All I can say is that this hasn't been my experience. It's not just that Rails makes good use of Ruby to define and use several internal DSLs (for validations, associations, etc.), or that many plugins do the same for other purposes (HAML for markup). The large rails app I use at work also has a few special-purpose internal DSLs of its own (for instance, to express permissioning restrictions), and they've made some things a whole lot easier to deal with.

These are features that can make a real mess, if abused, but bad programmers can make a mess in any language. The only real cure for that is to have programmers who have good enough judgment to avoid mistakes most of the time, and code review processes solid enough to catch the mistakes they make on their inevitable off days.

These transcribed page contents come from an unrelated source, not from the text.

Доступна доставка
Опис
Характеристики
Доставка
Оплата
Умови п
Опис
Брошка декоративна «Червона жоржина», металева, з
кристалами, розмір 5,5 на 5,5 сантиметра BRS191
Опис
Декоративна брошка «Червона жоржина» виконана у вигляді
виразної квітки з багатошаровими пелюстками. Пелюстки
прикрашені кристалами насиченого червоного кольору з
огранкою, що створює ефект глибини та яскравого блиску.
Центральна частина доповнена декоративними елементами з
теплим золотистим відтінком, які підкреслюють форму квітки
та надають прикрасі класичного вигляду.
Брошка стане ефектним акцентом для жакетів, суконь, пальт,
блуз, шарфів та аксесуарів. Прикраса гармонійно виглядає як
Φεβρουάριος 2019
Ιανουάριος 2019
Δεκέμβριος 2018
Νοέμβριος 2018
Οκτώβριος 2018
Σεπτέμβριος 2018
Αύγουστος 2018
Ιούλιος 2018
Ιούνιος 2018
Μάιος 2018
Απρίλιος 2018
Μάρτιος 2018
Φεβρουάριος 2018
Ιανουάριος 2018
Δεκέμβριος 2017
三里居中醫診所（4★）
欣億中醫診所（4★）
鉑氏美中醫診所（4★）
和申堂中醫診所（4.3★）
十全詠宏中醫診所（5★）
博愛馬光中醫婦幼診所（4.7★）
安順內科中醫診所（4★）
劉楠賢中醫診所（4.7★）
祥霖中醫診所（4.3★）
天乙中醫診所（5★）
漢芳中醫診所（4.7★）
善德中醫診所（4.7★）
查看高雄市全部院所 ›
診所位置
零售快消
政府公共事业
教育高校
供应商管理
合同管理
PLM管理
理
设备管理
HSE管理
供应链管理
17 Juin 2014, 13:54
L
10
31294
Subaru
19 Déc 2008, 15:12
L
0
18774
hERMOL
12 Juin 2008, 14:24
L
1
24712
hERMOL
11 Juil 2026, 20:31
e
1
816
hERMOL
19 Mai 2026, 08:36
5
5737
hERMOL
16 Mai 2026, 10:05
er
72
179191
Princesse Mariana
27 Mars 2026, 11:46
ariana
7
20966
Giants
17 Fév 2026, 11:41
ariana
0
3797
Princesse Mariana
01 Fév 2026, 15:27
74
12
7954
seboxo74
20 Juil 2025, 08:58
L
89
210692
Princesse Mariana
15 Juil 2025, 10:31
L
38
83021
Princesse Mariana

(Besides which, even raw Java isn't entirely free of "undesirable" flexibility these days. There are lots of setups these days in which annotations are used to augment or alter core language semantics, with the aid of runtime bytecode generation. I happen to think that's a good thing for their users. But I suppose one could disagree.)




bad programmers can make a mess in any language

My experience is that inexpressive or hobbling languages encourage good programmers to make a mess as well! To give an absurd example, I remember working with a dialect of BASIC that did not support recursion (this would have been the 1970s). To write a "Towers of Hanoi" solver, I had to greenspun my own procedure argument stack. While this is a useful learning exercise, greenspunning your own language features in an inexpressive language inevitably leads to half-baked implementations.

And that is what I see with modern Java: lots and lots of things greenspun on top of the language in half-baked ways. There is just as much functionality code in a complex Java application as there is in a complex Scala application, but in the Java application the domain-specific code sits on top of a rickety tower of awkward implementations and work-arounds.